All this has made me reconnect with my Cornish roots. In Cornwall, the Celtic language can sometimes seem very far away. The last native speaker is said to be Dolly Pentreath, who died in 1777. Growing up, the only exposure I had to Cornish was the Kernow a’gas dynergh sign welcoming you back into the county. However, finding out more about the other Celtic languages fills me with hope that this does not have to be the universal fate for languages under threat. I’m even planning on learning Cornish itself, and am excited to see how much I’ll be able to converse with my Celtic-speaking friends.

Finch lifeguarding at Porthcurno Beach
As I learn more about linguistics, it becomes increasingly obvious how imperative it is that we protect the world’s endangered languages: of the roughly 7,159 languages in the world, around 3,193 are at risk. Indeed, in 1992, the linguist Michael Krauss warned that if we do not reassess our priorities, linguistics will go down in history as the only science that let 90% of its field disappear under its nose. My studies have already taught me so much about the value of all language varieties, and I now want to do everything I can to turn the tide on mass language extinction.
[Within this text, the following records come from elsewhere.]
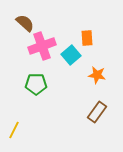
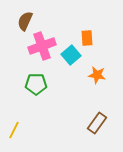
brown semicircle: moved 2 px up; rotated 108 degrees counterclockwise
brown rectangle: moved 11 px down
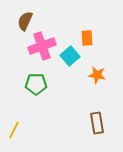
cyan square: moved 1 px left, 1 px down
brown rectangle: rotated 45 degrees counterclockwise
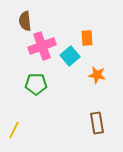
brown semicircle: rotated 30 degrees counterclockwise
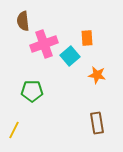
brown semicircle: moved 2 px left
pink cross: moved 2 px right, 2 px up
green pentagon: moved 4 px left, 7 px down
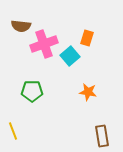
brown semicircle: moved 2 px left, 5 px down; rotated 78 degrees counterclockwise
orange rectangle: rotated 21 degrees clockwise
orange star: moved 9 px left, 17 px down
brown rectangle: moved 5 px right, 13 px down
yellow line: moved 1 px left, 1 px down; rotated 48 degrees counterclockwise
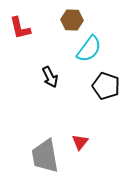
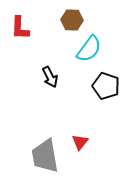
red L-shape: rotated 15 degrees clockwise
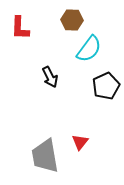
black pentagon: rotated 28 degrees clockwise
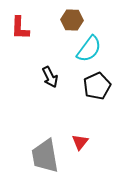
black pentagon: moved 9 px left
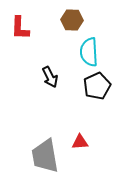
cyan semicircle: moved 3 px down; rotated 140 degrees clockwise
red triangle: rotated 48 degrees clockwise
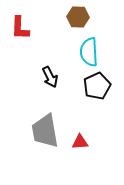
brown hexagon: moved 6 px right, 3 px up
gray trapezoid: moved 25 px up
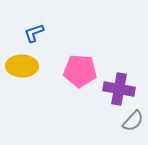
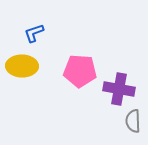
gray semicircle: rotated 135 degrees clockwise
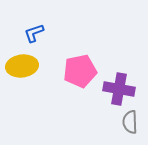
yellow ellipse: rotated 8 degrees counterclockwise
pink pentagon: rotated 16 degrees counterclockwise
gray semicircle: moved 3 px left, 1 px down
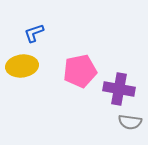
gray semicircle: rotated 80 degrees counterclockwise
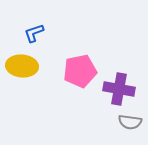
yellow ellipse: rotated 12 degrees clockwise
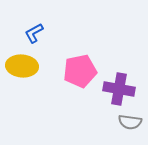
blue L-shape: rotated 10 degrees counterclockwise
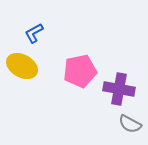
yellow ellipse: rotated 24 degrees clockwise
gray semicircle: moved 2 px down; rotated 20 degrees clockwise
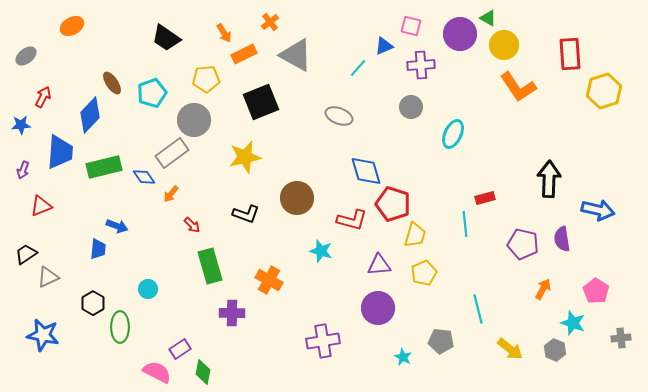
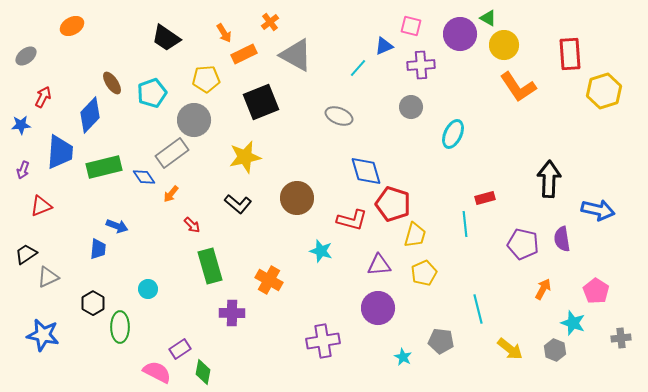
black L-shape at (246, 214): moved 8 px left, 10 px up; rotated 20 degrees clockwise
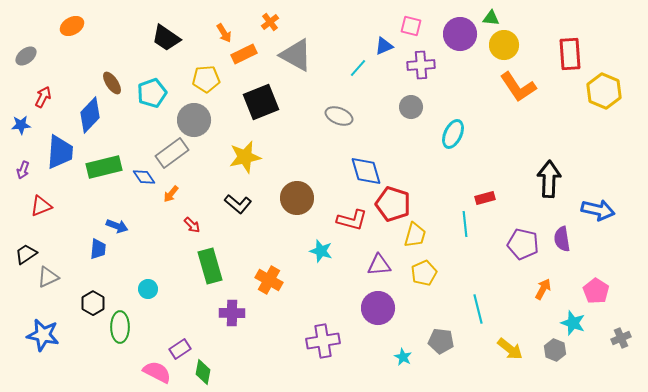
green triangle at (488, 18): moved 3 px right; rotated 24 degrees counterclockwise
yellow hexagon at (604, 91): rotated 20 degrees counterclockwise
gray cross at (621, 338): rotated 18 degrees counterclockwise
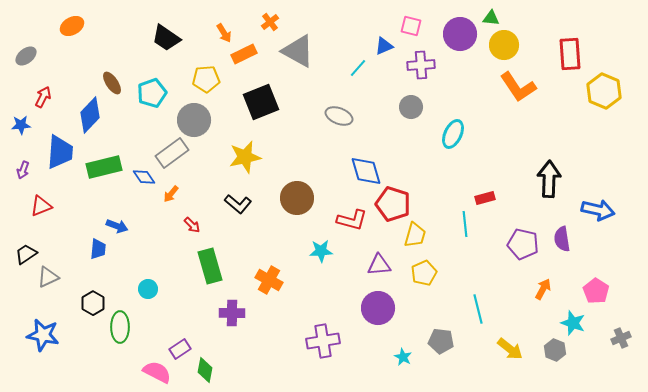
gray triangle at (296, 55): moved 2 px right, 4 px up
cyan star at (321, 251): rotated 20 degrees counterclockwise
green diamond at (203, 372): moved 2 px right, 2 px up
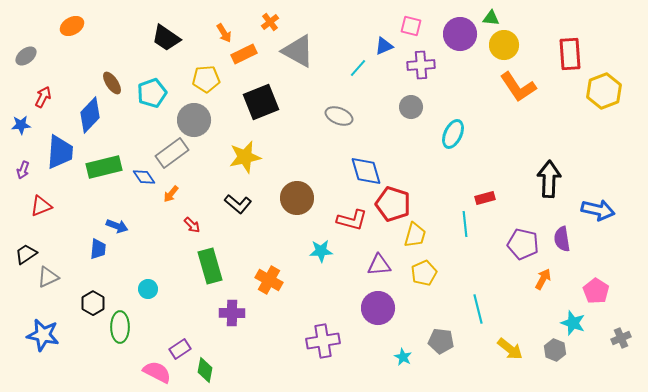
yellow hexagon at (604, 91): rotated 16 degrees clockwise
orange arrow at (543, 289): moved 10 px up
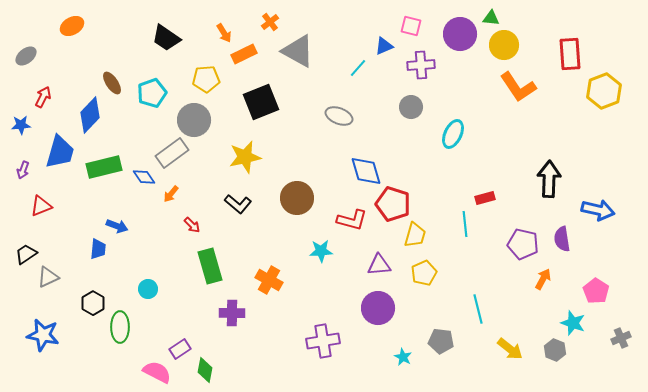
blue trapezoid at (60, 152): rotated 12 degrees clockwise
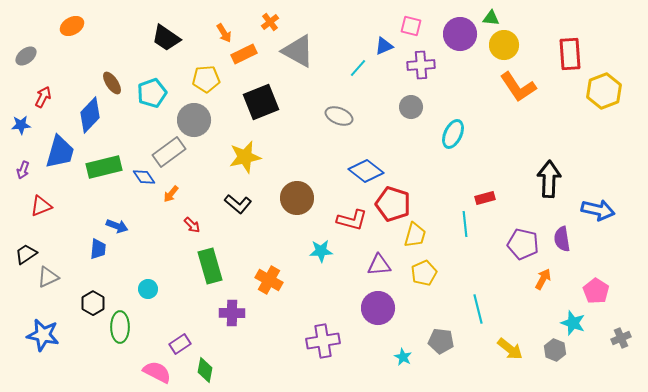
gray rectangle at (172, 153): moved 3 px left, 1 px up
blue diamond at (366, 171): rotated 36 degrees counterclockwise
purple rectangle at (180, 349): moved 5 px up
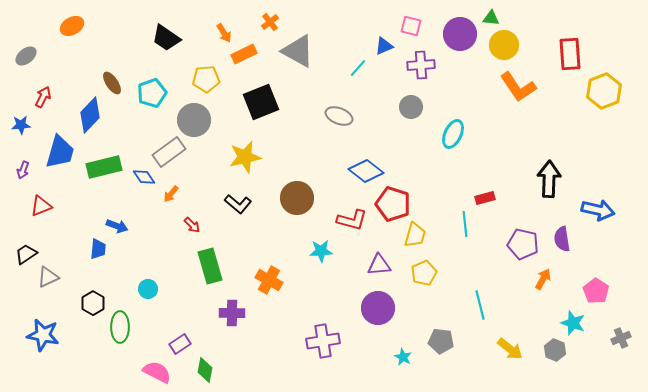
cyan line at (478, 309): moved 2 px right, 4 px up
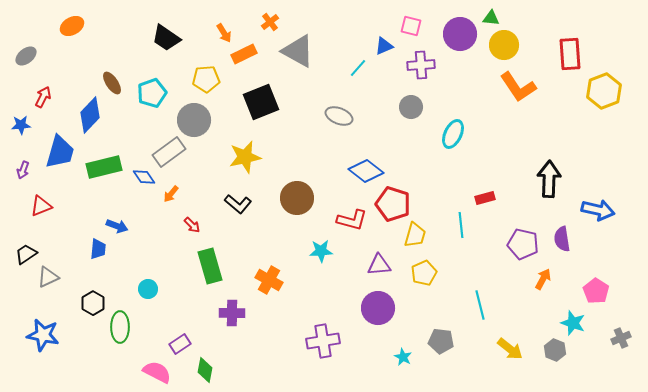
cyan line at (465, 224): moved 4 px left, 1 px down
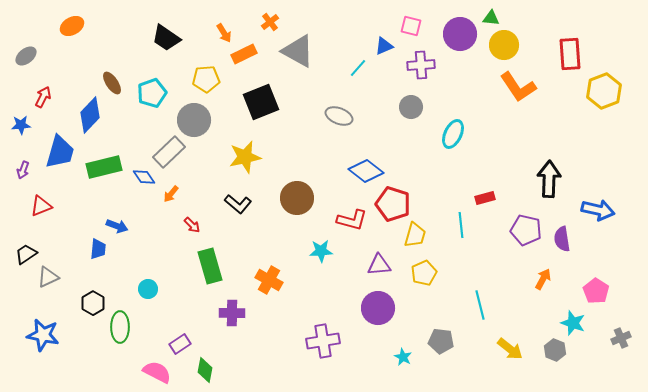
gray rectangle at (169, 152): rotated 8 degrees counterclockwise
purple pentagon at (523, 244): moved 3 px right, 14 px up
For goals like this, the Michael Bishop Margaret Thatcher Scholarship is life-changing; it will mean I can go on to further study debt-free and pursue my dream to be a linguist. In this career, I could work with local communities to preserve endangered languages, or study the effects of language policy on minority or marginalised languages, particularly in France, where the belief that every citizen should speak one homogenous language is unusually prevalent. This is to the detriment of the country’s minority and regional varieties, which until very recently were actively persecuted.
Breton is a fascinating example of this linguistic marginalisation. Today, Breton is the only Celtic language not officially recognised by a national government. And yet, Breton has a unique status as an Insular Celtic language, unrelated to the Celtic languages found across Europe before the Roman conquest. Instead, it shared a common ancestor with Cornish and Welsh which was spoken in parts of Britain until the fifth century CE, when the Bretons migrated to modern-day France. For as long as Cornish was a living language, fishermen from both regions could have happily conversed together.
This summer I hope to go to Brittany to hear from locals and understand the far-reaching effects of the French government’s policy towards their language. I’m particularly interested in the ‘gap in transmission’, whereby the new generation of Breton schoolchildren speak markedly differently from their native-speaker great grandparents, as the generations between had much less fluency. I hope to use what I learn about Breton in my future studies, and eventually work on protecting marginalised languages and dialects around the world.
Receiving the Michael Bishop Foundation Margaret Thatcher Scholarship has made globe-spanning plans like this possible, and I am extremely thankful to Lord Glendonbrook for his generosity. I will no longer have to work all summer, but can instead pursue my curiosity to its end.